┌────────

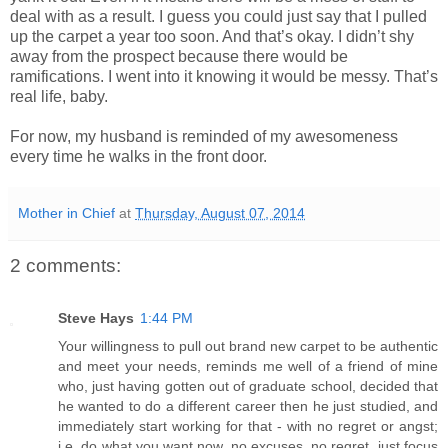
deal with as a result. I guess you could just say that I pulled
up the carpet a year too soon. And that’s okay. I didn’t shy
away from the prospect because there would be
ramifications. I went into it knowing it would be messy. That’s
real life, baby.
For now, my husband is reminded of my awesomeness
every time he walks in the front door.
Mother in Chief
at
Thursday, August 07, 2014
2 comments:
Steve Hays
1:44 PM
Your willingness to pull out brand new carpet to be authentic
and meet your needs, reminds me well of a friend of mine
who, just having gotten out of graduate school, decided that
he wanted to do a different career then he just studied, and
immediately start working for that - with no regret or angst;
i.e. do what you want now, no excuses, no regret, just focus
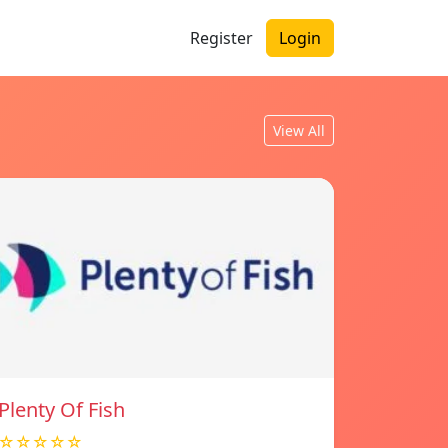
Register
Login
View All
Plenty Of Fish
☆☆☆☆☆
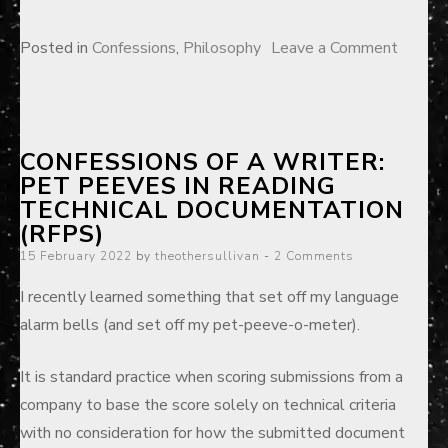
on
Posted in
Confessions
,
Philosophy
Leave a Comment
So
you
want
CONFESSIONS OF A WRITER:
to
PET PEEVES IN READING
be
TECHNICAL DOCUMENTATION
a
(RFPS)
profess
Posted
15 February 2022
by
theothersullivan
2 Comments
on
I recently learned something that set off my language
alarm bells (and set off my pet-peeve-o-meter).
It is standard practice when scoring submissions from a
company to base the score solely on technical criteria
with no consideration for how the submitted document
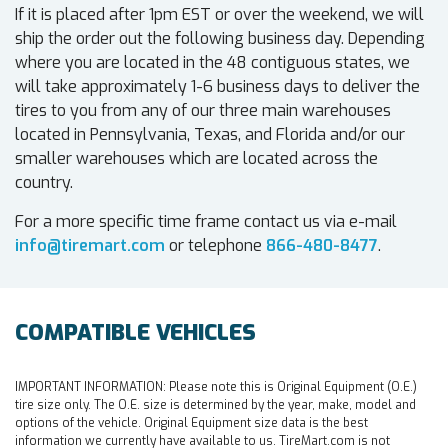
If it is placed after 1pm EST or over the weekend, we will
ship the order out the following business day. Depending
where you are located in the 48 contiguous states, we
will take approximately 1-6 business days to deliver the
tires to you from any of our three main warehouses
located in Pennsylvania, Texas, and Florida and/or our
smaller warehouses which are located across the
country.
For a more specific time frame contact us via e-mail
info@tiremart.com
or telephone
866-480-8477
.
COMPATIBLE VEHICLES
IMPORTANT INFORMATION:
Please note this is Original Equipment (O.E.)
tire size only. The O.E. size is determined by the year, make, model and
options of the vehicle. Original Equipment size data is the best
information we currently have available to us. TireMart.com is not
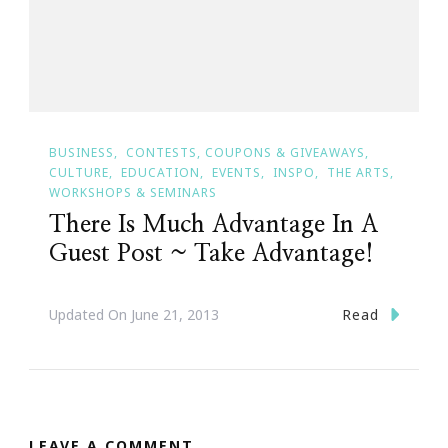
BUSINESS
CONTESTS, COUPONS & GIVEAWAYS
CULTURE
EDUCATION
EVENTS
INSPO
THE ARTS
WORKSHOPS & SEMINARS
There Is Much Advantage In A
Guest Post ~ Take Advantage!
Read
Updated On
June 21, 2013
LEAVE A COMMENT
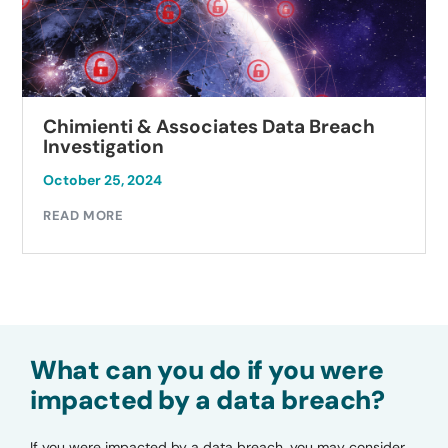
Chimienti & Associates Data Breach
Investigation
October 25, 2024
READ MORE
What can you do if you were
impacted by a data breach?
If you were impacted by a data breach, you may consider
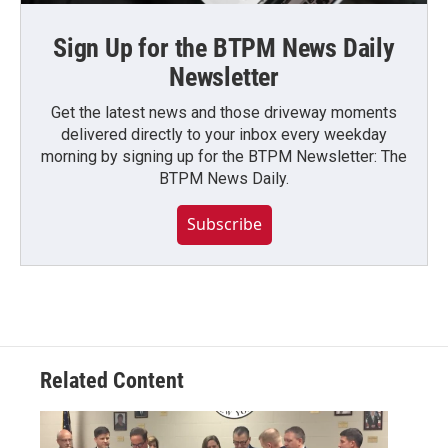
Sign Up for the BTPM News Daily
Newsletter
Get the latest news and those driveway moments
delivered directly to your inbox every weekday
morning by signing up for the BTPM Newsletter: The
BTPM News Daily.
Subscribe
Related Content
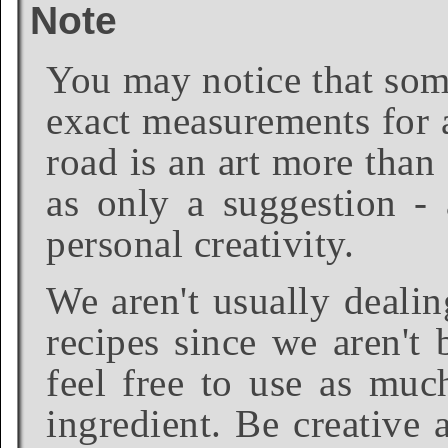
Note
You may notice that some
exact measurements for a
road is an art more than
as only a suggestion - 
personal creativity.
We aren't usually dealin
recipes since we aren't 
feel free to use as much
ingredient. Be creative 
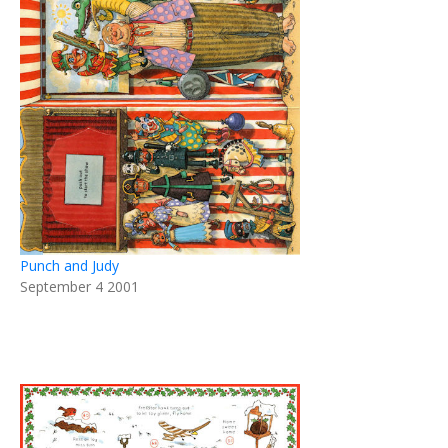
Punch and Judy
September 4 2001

└────────

## Task description:
The result should be the same data as above, line for line, with the pictures gone.

## Final answer:
deal with as a result. I guess you could just say that I pulled
up the carpet a year too soon. And that’s okay. I didn’t shy
away from the prospect because there would be
ramifications. I went into it knowing it would be messy. That’s
real life, baby.
For now, my husband is reminded of my awesomeness
every time he walks in the front door.
Mother in Chief
at
Thursday, August 07, 2014
2 comments:
Steve Hays
1:44 PM
Your willingness to pull out brand new carpet to be authentic
and meet your needs, reminds me well of a friend of mine
who, just having gotten out of graduate school, decided that
he wanted to do a different career then he just studied, and
immediately start working for that - with no regret or angst;
i.e. do what you want now, no excuses, no regret, just focus
Register
Login
View All
Plenty Of Fish
☆☆☆☆☆
on
Posted in
Confessions
,
Philosophy
Leave a Comment
So
you
want
CONFESSIONS OF A WRITER:
to
PET PEEVES IN READING
be
TECHNICAL DOCUMENTATION
a
(RFPS)
profess
Posted
15 February 2022
by
theothersullivan
2 Comments
on
I recently learned something that set off my language
alarm bells (and set off my pet-peeve-o-meter).
It is standard practice when scoring submissions from a
company to base the score solely on technical criteria
with no consideration for how the submitted document
If it is placed after 1pm EST or over the weekend, we will
ship the order out the following business day. Depending
where you are located in the 48 contiguous states, we
will take approximately 1-6 business days to deliver the
tires to you from any of our three main warehouses
located in Pennsylvania, Texas, and Florida and/or our
smaller warehouses which are located across the
country.
For a more specific time frame contact us via e-mail
info@tiremart.com
or telephone
866-480-8477
.
COMPATIBLE VEHICLES
IMPORTANT INFORMATION:
Please note this is Original Equipment (O.E.)
tire size only. The O.E. size is determined by the year, make, model and
options of the vehicle. Original Equipment size data is the best
information we currently have available to us. TireMart.com is not
BUSINESS
CONTESTS, COUPONS & GIVEAWAYS
CULTURE
EDUCATION
EVENTS
INSPO
THE ARTS
WORKSHOPS & SEMINARS
There Is Much Advantage In A
Guest Post ~ Take Advantage!
Read
Updated On
June 21, 2013
LEAVE A COMMENT
Chimienti & Associates Data Breach
Investigation
October 25, 2024
READ MORE
What can you do if you were
impacted by a data breach?
If you were impacted by a data breach, you may consider
Sign Up for the BTPM News Daily
Newsletter
Get the latest news and those driveway moments
delivered directly to your inbox every weekday
morning by signing up for the BTPM Newsletter: The
BTPM News Daily.
Subscribe
Related Content
Note
You may notice that some
exact measurements for a
road is an art more than
as only a suggestion - 
personal creativity.
We aren't usually dealin
recipes since we aren't 
feel free to use as much
ingredient. Be creative 
Punch and Judy
September 4 2001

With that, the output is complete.